If the key to second-guessing the future is understanding the past, then one thing that looks pretty obvious to me is that it isn’t going to be Galactic Empires and space opera. That sort of thing, although fine as science fiction, is really a failure of the imagination, just taking the world as it is now and extending it ahead in a dead straight line. But when change happens it tends to produce, not just more, but different too: the coming together of single-celled life to form multi-celled entities didn’t produce gigantic amoebae; it produced earthworms, angel fish, giraffes—also courtship displays, the herd instinct, camouflage, winged flight, colour vision and an imagination-busting array of wonders utterly incomprehensible to your average amoeba.

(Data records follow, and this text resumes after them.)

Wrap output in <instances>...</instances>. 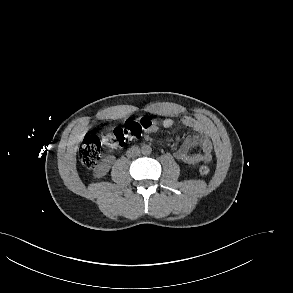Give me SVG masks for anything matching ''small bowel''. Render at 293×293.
Here are the masks:
<instances>
[{"label": "small bowel", "mask_w": 293, "mask_h": 293, "mask_svg": "<svg viewBox=\"0 0 293 293\" xmlns=\"http://www.w3.org/2000/svg\"><path fill=\"white\" fill-rule=\"evenodd\" d=\"M182 124L192 129L195 133L186 137L182 144L175 150V158L191 165L210 162L212 160V142L207 135L205 124L189 116H185L182 119ZM162 126L164 128L172 127L173 120L165 118L162 121ZM154 130H156V127ZM193 147H200L201 151L198 153H190V149Z\"/></svg>", "instance_id": "small-bowel-1"}]
</instances>
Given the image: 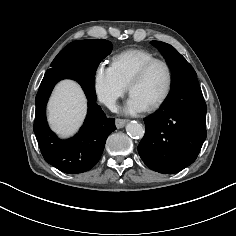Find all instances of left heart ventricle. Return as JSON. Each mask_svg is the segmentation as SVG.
Instances as JSON below:
<instances>
[{
	"mask_svg": "<svg viewBox=\"0 0 236 236\" xmlns=\"http://www.w3.org/2000/svg\"><path fill=\"white\" fill-rule=\"evenodd\" d=\"M167 82L168 73L165 66L156 64L146 77L133 88L131 94L139 97L149 107L164 94Z\"/></svg>",
	"mask_w": 236,
	"mask_h": 236,
	"instance_id": "obj_1",
	"label": "left heart ventricle"
}]
</instances>
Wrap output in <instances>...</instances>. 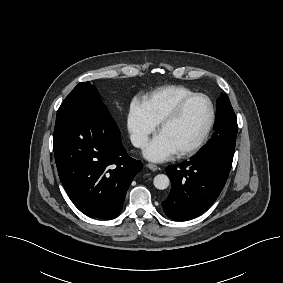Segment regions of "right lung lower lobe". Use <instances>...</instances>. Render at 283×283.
Listing matches in <instances>:
<instances>
[{"label":"right lung lower lobe","mask_w":283,"mask_h":283,"mask_svg":"<svg viewBox=\"0 0 283 283\" xmlns=\"http://www.w3.org/2000/svg\"><path fill=\"white\" fill-rule=\"evenodd\" d=\"M54 155L59 178L75 206L103 219L118 215L143 166L127 154L106 107L81 109L57 119Z\"/></svg>","instance_id":"98d812e1"}]
</instances>
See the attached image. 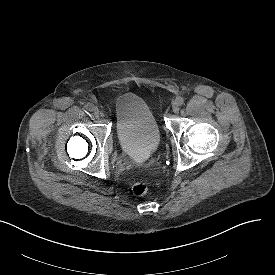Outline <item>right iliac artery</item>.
<instances>
[{
  "mask_svg": "<svg viewBox=\"0 0 275 275\" xmlns=\"http://www.w3.org/2000/svg\"><path fill=\"white\" fill-rule=\"evenodd\" d=\"M87 111H92L93 110V105L91 103H88L86 106Z\"/></svg>",
  "mask_w": 275,
  "mask_h": 275,
  "instance_id": "82829eb1",
  "label": "right iliac artery"
}]
</instances>
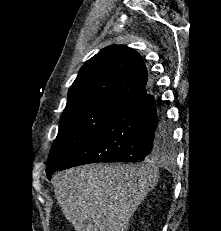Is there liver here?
<instances>
[{
	"instance_id": "liver-1",
	"label": "liver",
	"mask_w": 221,
	"mask_h": 231,
	"mask_svg": "<svg viewBox=\"0 0 221 231\" xmlns=\"http://www.w3.org/2000/svg\"><path fill=\"white\" fill-rule=\"evenodd\" d=\"M158 178L150 164H89L57 173L53 185L76 231H127Z\"/></svg>"
}]
</instances>
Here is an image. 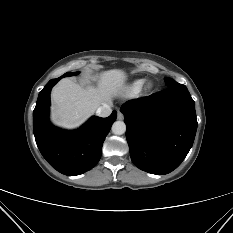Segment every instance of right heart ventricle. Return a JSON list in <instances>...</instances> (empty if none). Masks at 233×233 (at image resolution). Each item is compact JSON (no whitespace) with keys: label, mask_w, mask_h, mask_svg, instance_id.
Returning <instances> with one entry per match:
<instances>
[{"label":"right heart ventricle","mask_w":233,"mask_h":233,"mask_svg":"<svg viewBox=\"0 0 233 233\" xmlns=\"http://www.w3.org/2000/svg\"><path fill=\"white\" fill-rule=\"evenodd\" d=\"M142 85H143L142 79L134 81L130 86V92L137 93L142 88Z\"/></svg>","instance_id":"1"}]
</instances>
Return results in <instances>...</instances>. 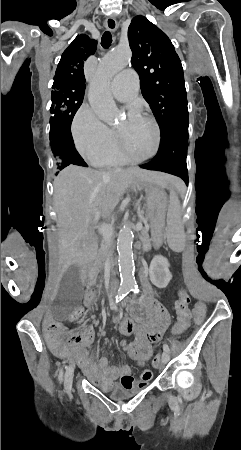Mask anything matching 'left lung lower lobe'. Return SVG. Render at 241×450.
I'll list each match as a JSON object with an SVG mask.
<instances>
[{
	"instance_id": "obj_1",
	"label": "left lung lower lobe",
	"mask_w": 241,
	"mask_h": 450,
	"mask_svg": "<svg viewBox=\"0 0 241 450\" xmlns=\"http://www.w3.org/2000/svg\"><path fill=\"white\" fill-rule=\"evenodd\" d=\"M188 125V113L174 118L167 127L161 130V141L157 155L151 162L140 167L179 176L188 185L186 164Z\"/></svg>"
}]
</instances>
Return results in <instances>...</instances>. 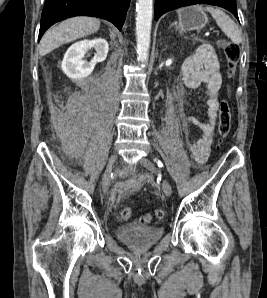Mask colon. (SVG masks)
Listing matches in <instances>:
<instances>
[{"label":"colon","instance_id":"1","mask_svg":"<svg viewBox=\"0 0 267 298\" xmlns=\"http://www.w3.org/2000/svg\"><path fill=\"white\" fill-rule=\"evenodd\" d=\"M219 46L223 49L226 57L228 74H231L238 62L240 56V48L236 43L230 41H221ZM231 129V111L229 103L226 99L221 100L219 106V122L218 134L220 143L229 135ZM132 208L124 207L120 212L123 220H129L132 217ZM165 212L162 209H156L150 214H146L140 218L141 224H148L154 219L161 220L164 218Z\"/></svg>","mask_w":267,"mask_h":298}]
</instances>
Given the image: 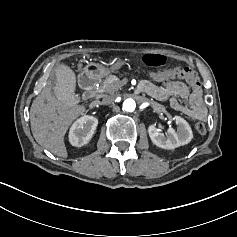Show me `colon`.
Returning <instances> with one entry per match:
<instances>
[{"label": "colon", "instance_id": "1", "mask_svg": "<svg viewBox=\"0 0 237 237\" xmlns=\"http://www.w3.org/2000/svg\"><path fill=\"white\" fill-rule=\"evenodd\" d=\"M142 62L150 67H162L166 64V58L159 54H146L142 57ZM194 73L191 69L186 67H178L173 71L170 78H183L186 80L192 79ZM195 129L199 134H205L207 131L206 125L203 122H197Z\"/></svg>", "mask_w": 237, "mask_h": 237}]
</instances>
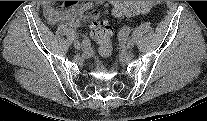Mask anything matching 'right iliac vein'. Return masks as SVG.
Returning a JSON list of instances; mask_svg holds the SVG:
<instances>
[{"label": "right iliac vein", "instance_id": "63e3f726", "mask_svg": "<svg viewBox=\"0 0 207 121\" xmlns=\"http://www.w3.org/2000/svg\"><path fill=\"white\" fill-rule=\"evenodd\" d=\"M74 47L76 48V49H79L80 47H81V44H80V42L79 41H74Z\"/></svg>", "mask_w": 207, "mask_h": 121}]
</instances>
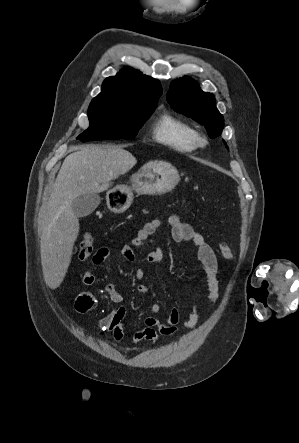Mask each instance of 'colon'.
Here are the masks:
<instances>
[{"mask_svg":"<svg viewBox=\"0 0 299 443\" xmlns=\"http://www.w3.org/2000/svg\"><path fill=\"white\" fill-rule=\"evenodd\" d=\"M93 251V238L90 234H86L79 246V259L84 261L90 257ZM219 251L221 255L227 259L232 260L234 255L229 246L225 243H219Z\"/></svg>","mask_w":299,"mask_h":443,"instance_id":"5ec220e1","label":"colon"}]
</instances>
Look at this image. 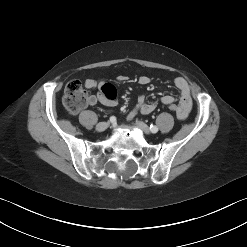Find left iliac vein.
<instances>
[{"instance_id":"left-iliac-vein-1","label":"left iliac vein","mask_w":247,"mask_h":247,"mask_svg":"<svg viewBox=\"0 0 247 247\" xmlns=\"http://www.w3.org/2000/svg\"><path fill=\"white\" fill-rule=\"evenodd\" d=\"M135 124L137 125V127H139L144 133L146 134H150V129L149 126L146 125L144 122L142 121H136Z\"/></svg>"}]
</instances>
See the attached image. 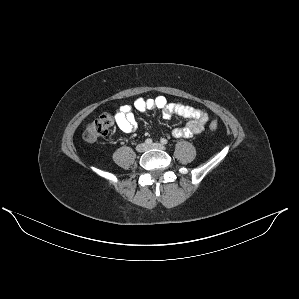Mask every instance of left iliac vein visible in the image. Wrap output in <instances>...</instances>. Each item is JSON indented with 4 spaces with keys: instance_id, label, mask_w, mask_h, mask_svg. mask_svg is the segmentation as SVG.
Here are the masks:
<instances>
[{
    "instance_id": "left-iliac-vein-1",
    "label": "left iliac vein",
    "mask_w": 299,
    "mask_h": 299,
    "mask_svg": "<svg viewBox=\"0 0 299 299\" xmlns=\"http://www.w3.org/2000/svg\"><path fill=\"white\" fill-rule=\"evenodd\" d=\"M147 149H160L165 150V146L160 143H153L147 146Z\"/></svg>"
}]
</instances>
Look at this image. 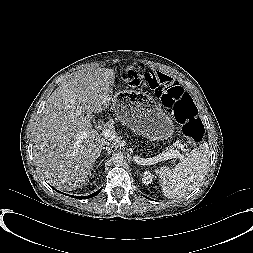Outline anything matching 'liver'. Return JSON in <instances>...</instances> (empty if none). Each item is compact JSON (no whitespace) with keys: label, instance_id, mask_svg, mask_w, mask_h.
Listing matches in <instances>:
<instances>
[{"label":"liver","instance_id":"obj_1","mask_svg":"<svg viewBox=\"0 0 253 253\" xmlns=\"http://www.w3.org/2000/svg\"><path fill=\"white\" fill-rule=\"evenodd\" d=\"M112 69L79 70L51 94L41 117L35 122L33 156L36 168L61 190L82 187L92 173L103 146L108 144L90 119L113 98Z\"/></svg>","mask_w":253,"mask_h":253}]
</instances>
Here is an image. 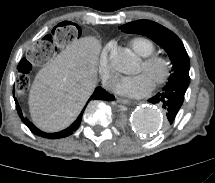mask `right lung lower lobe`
<instances>
[{
  "label": "right lung lower lobe",
  "mask_w": 215,
  "mask_h": 183,
  "mask_svg": "<svg viewBox=\"0 0 215 183\" xmlns=\"http://www.w3.org/2000/svg\"><path fill=\"white\" fill-rule=\"evenodd\" d=\"M14 100H15L16 108H17V111H18V114H19L20 118L25 123V125H27V127L35 135H38V136H41V137H44V138H48V139H58V138L67 137V136L71 135L75 130H77V128L79 127V125L81 123L83 111L78 116V118L75 120V122L71 126H69L68 128H66V129H64V130H62L60 132H56V133L43 132V131L39 130L37 127H35L27 118L23 117L21 109H20V106H19L18 101H17V99L15 97H14ZM90 100H107V101H111V100H114V96L109 94L108 92H106L103 88L97 87L88 101H90Z\"/></svg>",
  "instance_id": "right-lung-lower-lobe-1"
}]
</instances>
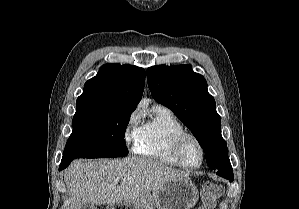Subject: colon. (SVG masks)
<instances>
[{
  "label": "colon",
  "mask_w": 299,
  "mask_h": 209,
  "mask_svg": "<svg viewBox=\"0 0 299 209\" xmlns=\"http://www.w3.org/2000/svg\"><path fill=\"white\" fill-rule=\"evenodd\" d=\"M202 189L204 195V207L202 209H211L224 194V186L218 183L206 182Z\"/></svg>",
  "instance_id": "5ec220e1"
}]
</instances>
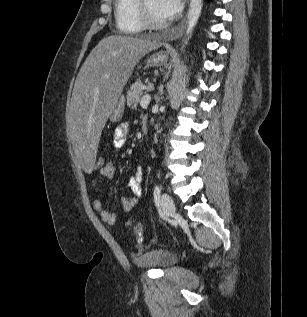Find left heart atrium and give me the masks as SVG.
Instances as JSON below:
<instances>
[{
  "instance_id": "1",
  "label": "left heart atrium",
  "mask_w": 307,
  "mask_h": 317,
  "mask_svg": "<svg viewBox=\"0 0 307 317\" xmlns=\"http://www.w3.org/2000/svg\"><path fill=\"white\" fill-rule=\"evenodd\" d=\"M159 12L167 17H172L178 14L182 9L181 0H157Z\"/></svg>"
}]
</instances>
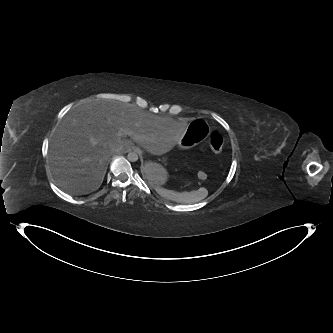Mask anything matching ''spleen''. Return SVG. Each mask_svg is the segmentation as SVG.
I'll list each match as a JSON object with an SVG mask.
<instances>
[{
	"label": "spleen",
	"instance_id": "1",
	"mask_svg": "<svg viewBox=\"0 0 333 333\" xmlns=\"http://www.w3.org/2000/svg\"><path fill=\"white\" fill-rule=\"evenodd\" d=\"M158 194L164 196L167 201L175 203H194L205 199L208 191L204 188L192 192H178L175 190H167L165 188L153 187Z\"/></svg>",
	"mask_w": 333,
	"mask_h": 333
}]
</instances>
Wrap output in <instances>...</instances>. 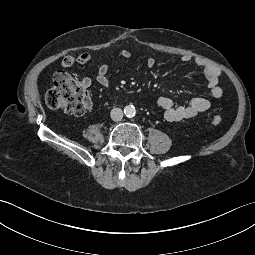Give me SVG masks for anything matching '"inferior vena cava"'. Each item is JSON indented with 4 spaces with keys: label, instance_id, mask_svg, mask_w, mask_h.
<instances>
[{
    "label": "inferior vena cava",
    "instance_id": "602c4592",
    "mask_svg": "<svg viewBox=\"0 0 255 255\" xmlns=\"http://www.w3.org/2000/svg\"><path fill=\"white\" fill-rule=\"evenodd\" d=\"M110 116L113 121H121L123 118V111L120 108H113Z\"/></svg>",
    "mask_w": 255,
    "mask_h": 255
}]
</instances>
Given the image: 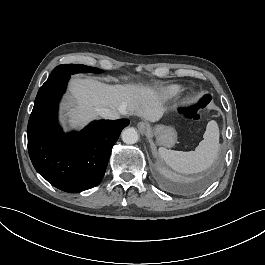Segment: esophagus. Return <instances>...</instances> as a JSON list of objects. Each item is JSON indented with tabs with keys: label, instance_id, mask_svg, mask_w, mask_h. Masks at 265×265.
Segmentation results:
<instances>
[{
	"label": "esophagus",
	"instance_id": "1",
	"mask_svg": "<svg viewBox=\"0 0 265 265\" xmlns=\"http://www.w3.org/2000/svg\"><path fill=\"white\" fill-rule=\"evenodd\" d=\"M137 127L142 134H146L149 131V125L145 122H139Z\"/></svg>",
	"mask_w": 265,
	"mask_h": 265
}]
</instances>
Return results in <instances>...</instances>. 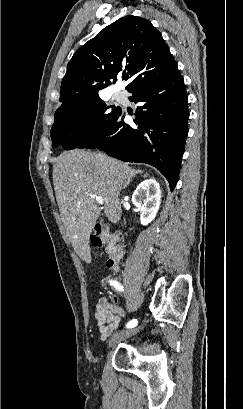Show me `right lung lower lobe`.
<instances>
[{"instance_id":"98d812e1","label":"right lung lower lobe","mask_w":243,"mask_h":409,"mask_svg":"<svg viewBox=\"0 0 243 409\" xmlns=\"http://www.w3.org/2000/svg\"><path fill=\"white\" fill-rule=\"evenodd\" d=\"M128 92L130 100L141 103L135 125L124 123L121 109L112 121L76 148H99L128 162L156 167L173 190L181 167L188 134V95L178 67L170 73L140 83Z\"/></svg>"}]
</instances>
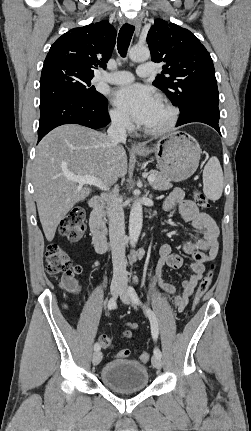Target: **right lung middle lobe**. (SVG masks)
Here are the masks:
<instances>
[{"instance_id": "1", "label": "right lung middle lobe", "mask_w": 251, "mask_h": 431, "mask_svg": "<svg viewBox=\"0 0 251 431\" xmlns=\"http://www.w3.org/2000/svg\"><path fill=\"white\" fill-rule=\"evenodd\" d=\"M94 74L67 63L51 64L42 69L40 79L41 96L50 92H63L92 101L106 98L91 85Z\"/></svg>"}]
</instances>
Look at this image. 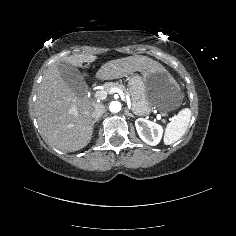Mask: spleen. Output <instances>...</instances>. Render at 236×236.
Segmentation results:
<instances>
[{"label":"spleen","instance_id":"1","mask_svg":"<svg viewBox=\"0 0 236 236\" xmlns=\"http://www.w3.org/2000/svg\"><path fill=\"white\" fill-rule=\"evenodd\" d=\"M191 119V110H181L175 119L167 126L164 143L172 144L179 140L187 130Z\"/></svg>","mask_w":236,"mask_h":236}]
</instances>
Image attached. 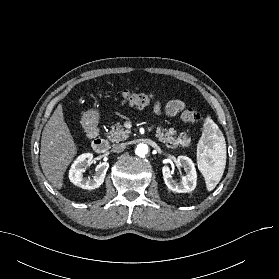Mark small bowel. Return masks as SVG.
Instances as JSON below:
<instances>
[{"instance_id": "c3829d8e", "label": "small bowel", "mask_w": 279, "mask_h": 279, "mask_svg": "<svg viewBox=\"0 0 279 279\" xmlns=\"http://www.w3.org/2000/svg\"><path fill=\"white\" fill-rule=\"evenodd\" d=\"M185 108V103L182 100L174 99L169 101L164 108L160 103L154 105V112L156 114L165 113L167 116L174 117Z\"/></svg>"}]
</instances>
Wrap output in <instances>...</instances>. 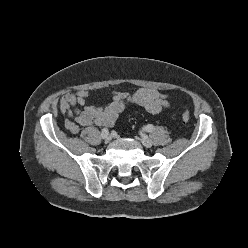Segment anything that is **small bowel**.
<instances>
[{"label": "small bowel", "instance_id": "c3829d8e", "mask_svg": "<svg viewBox=\"0 0 248 248\" xmlns=\"http://www.w3.org/2000/svg\"><path fill=\"white\" fill-rule=\"evenodd\" d=\"M89 96L88 91L78 90L66 93L60 98V112L68 116L65 128L72 134L79 133L83 126L114 125L119 114L129 104L141 106L151 114H160L172 106L169 95L150 88H140L132 93L111 92L110 102L101 107L88 104Z\"/></svg>", "mask_w": 248, "mask_h": 248}]
</instances>
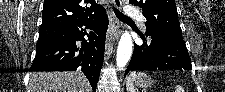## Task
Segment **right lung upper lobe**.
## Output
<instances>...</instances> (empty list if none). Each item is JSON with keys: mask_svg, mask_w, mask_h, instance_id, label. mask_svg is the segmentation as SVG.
Wrapping results in <instances>:
<instances>
[{"mask_svg": "<svg viewBox=\"0 0 225 92\" xmlns=\"http://www.w3.org/2000/svg\"><path fill=\"white\" fill-rule=\"evenodd\" d=\"M90 3V7H82ZM102 6L95 0H44L41 28H70L96 17Z\"/></svg>", "mask_w": 225, "mask_h": 92, "instance_id": "right-lung-upper-lobe-1", "label": "right lung upper lobe"}]
</instances>
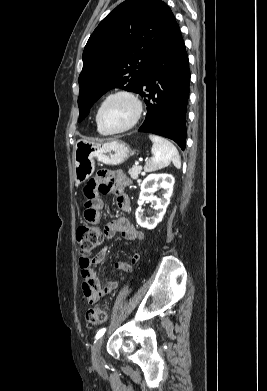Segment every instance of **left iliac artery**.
Wrapping results in <instances>:
<instances>
[{"label":"left iliac artery","mask_w":267,"mask_h":391,"mask_svg":"<svg viewBox=\"0 0 267 391\" xmlns=\"http://www.w3.org/2000/svg\"><path fill=\"white\" fill-rule=\"evenodd\" d=\"M106 331V328L99 330L96 334V339H99Z\"/></svg>","instance_id":"left-iliac-artery-1"}]
</instances>
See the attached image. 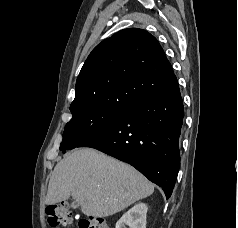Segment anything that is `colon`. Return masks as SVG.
I'll list each match as a JSON object with an SVG mask.
<instances>
[{
  "label": "colon",
  "mask_w": 238,
  "mask_h": 228,
  "mask_svg": "<svg viewBox=\"0 0 238 228\" xmlns=\"http://www.w3.org/2000/svg\"><path fill=\"white\" fill-rule=\"evenodd\" d=\"M46 215L52 228H69L74 222L73 213L66 203H57L47 206ZM79 228H110L105 219L99 217L80 218Z\"/></svg>",
  "instance_id": "5ec220e1"
}]
</instances>
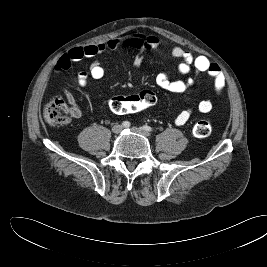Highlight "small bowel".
<instances>
[{
  "label": "small bowel",
  "instance_id": "small-bowel-1",
  "mask_svg": "<svg viewBox=\"0 0 267 267\" xmlns=\"http://www.w3.org/2000/svg\"><path fill=\"white\" fill-rule=\"evenodd\" d=\"M163 44V40L157 36L136 33L113 38L98 44L75 47L58 59L55 70L60 74L68 70L76 61L83 58L91 59L92 61L89 69L80 71L76 78L78 86L85 87L91 79L98 80L105 75V69L97 59L101 53L118 48L136 50L138 54L134 59V67L135 69H139L142 64V53L158 49L162 47ZM171 55L173 58L180 61L177 66V71L180 75H188L192 70H194L195 74L206 73L211 79L214 91L218 94L222 93L225 88V77L217 64L211 62L203 55L195 56L190 51L180 46L173 47ZM155 82L159 87L169 92L183 93L193 84L194 80L191 77L187 79H173L168 73L161 72L157 74ZM63 91L71 106L73 115L76 117L79 116L81 111L73 92L67 88H64ZM196 109L203 114L209 113L212 110V102L209 99H203L199 101ZM193 111V108L190 107L183 109L175 117V124L178 126L186 124L191 118Z\"/></svg>",
  "mask_w": 267,
  "mask_h": 267
}]
</instances>
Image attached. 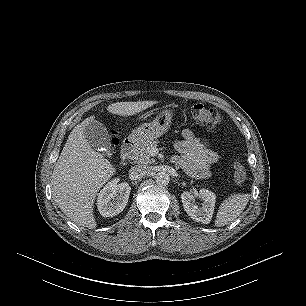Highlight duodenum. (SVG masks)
<instances>
[{
  "instance_id": "obj_1",
  "label": "duodenum",
  "mask_w": 306,
  "mask_h": 306,
  "mask_svg": "<svg viewBox=\"0 0 306 306\" xmlns=\"http://www.w3.org/2000/svg\"><path fill=\"white\" fill-rule=\"evenodd\" d=\"M134 148H135V142L132 140H126L121 147V152H120L121 159L122 160L128 159L133 153Z\"/></svg>"
}]
</instances>
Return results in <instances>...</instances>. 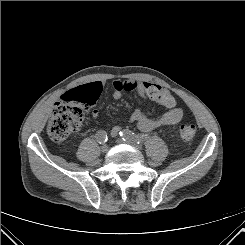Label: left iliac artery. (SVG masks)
<instances>
[{
	"label": "left iliac artery",
	"mask_w": 245,
	"mask_h": 245,
	"mask_svg": "<svg viewBox=\"0 0 245 245\" xmlns=\"http://www.w3.org/2000/svg\"><path fill=\"white\" fill-rule=\"evenodd\" d=\"M119 135L122 137L123 141L131 140L133 142H136L137 144L142 143L147 138V135H136L130 130L120 131Z\"/></svg>",
	"instance_id": "obj_1"
}]
</instances>
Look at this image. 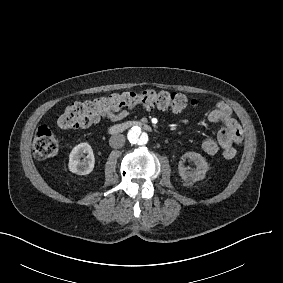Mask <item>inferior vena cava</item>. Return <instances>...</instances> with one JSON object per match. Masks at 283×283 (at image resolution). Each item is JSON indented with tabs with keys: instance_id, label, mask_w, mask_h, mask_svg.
<instances>
[{
	"instance_id": "1",
	"label": "inferior vena cava",
	"mask_w": 283,
	"mask_h": 283,
	"mask_svg": "<svg viewBox=\"0 0 283 283\" xmlns=\"http://www.w3.org/2000/svg\"><path fill=\"white\" fill-rule=\"evenodd\" d=\"M125 143V136L123 134H114L109 139V145L114 149L123 147Z\"/></svg>"
}]
</instances>
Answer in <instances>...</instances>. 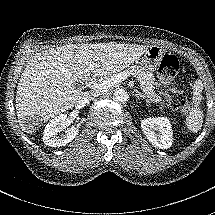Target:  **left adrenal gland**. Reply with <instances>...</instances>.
Here are the masks:
<instances>
[{"label": "left adrenal gland", "instance_id": "obj_1", "mask_svg": "<svg viewBox=\"0 0 215 215\" xmlns=\"http://www.w3.org/2000/svg\"><path fill=\"white\" fill-rule=\"evenodd\" d=\"M135 97H136L137 100H143V101L146 100L144 98L143 94L141 92H138V91L135 93Z\"/></svg>", "mask_w": 215, "mask_h": 215}]
</instances>
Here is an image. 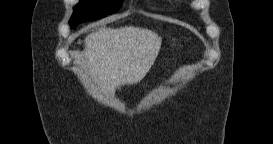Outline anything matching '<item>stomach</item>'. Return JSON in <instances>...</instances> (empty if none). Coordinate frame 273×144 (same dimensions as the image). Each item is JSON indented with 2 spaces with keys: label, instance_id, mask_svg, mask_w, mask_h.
<instances>
[{
  "label": "stomach",
  "instance_id": "0dacf381",
  "mask_svg": "<svg viewBox=\"0 0 273 144\" xmlns=\"http://www.w3.org/2000/svg\"><path fill=\"white\" fill-rule=\"evenodd\" d=\"M174 44H175V41L172 42V45H174Z\"/></svg>",
  "mask_w": 273,
  "mask_h": 144
}]
</instances>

The coming together of human minds to form the entity called ‘civilisation’ didn’t just produce better flint arrowheads; it produced the umbrella, Monty Python…Goodreads.
So where does all that leave our future? One idea which has been taking root for decades is that machines, artificial intelligence, will not only surpass humans in capability, but even replace us, wipe us out. It makes for a decent Hollywood film (with plenty of chase sequences and big explosions), but isn’t that, too, really just another example of straight-ahead thinking, a similar failure of imagination?
Khira Allen thinks so. Her novel begins with Michael, a young Canadian on the threshold of adult life, but who isn’t going to get to live much of it—due to a genetic abnormality his lungs are defective and he has, at most, a few years to live. One day though, suddenly, there’s a ray of hope: a magazine left ‘by chance’ on the kitchen table (i.e. left there deliberately, by his mother) catches his eye. He reads about the field of modern cybernetics and where it might lead: human-machine communication, interaction, combination. ‘Our bodies need not define our limits’ runs the headline, and its implication leaps up off the page at him: synthetic lungs. Fascinated, he begins to study. Then a web-page (left open one day ‘by accident’ on his mother’s laptop) points him in the direction of a research programme in Human-Computer Cybernetics run by a Prof. Arjun Khatri in the US. With nothing to lose, he applies…
This is how it begins; this is just the first small step on a path which will ultimately transform out of all recognition, not only Michael’s life, but our species. The book itself comes in two Parts, the first narrated by Michael himself, the second by his mother Emma, and the story is not only about cybernetics and the future but also a mother’s love for her son. I thought Emma the stand-out character by far, and Part Two reads like the classic story of a mother searching for a missing child: she ‘sees’ him everywhere, ‘talks’ to him as if he was right there beside her the whole time—except, in this case, there’s an extra twist. The book is well thought out, and I particularly liked the way its two Parts related to one another (something only revealed near the end. Neatly done).
And the message here, overall? That, while it’s certainly not going to be Galactic Empires and space opera, just maybe not The Terminator either. There are other, less predictable—and perhaps more optimistic—possible futures too.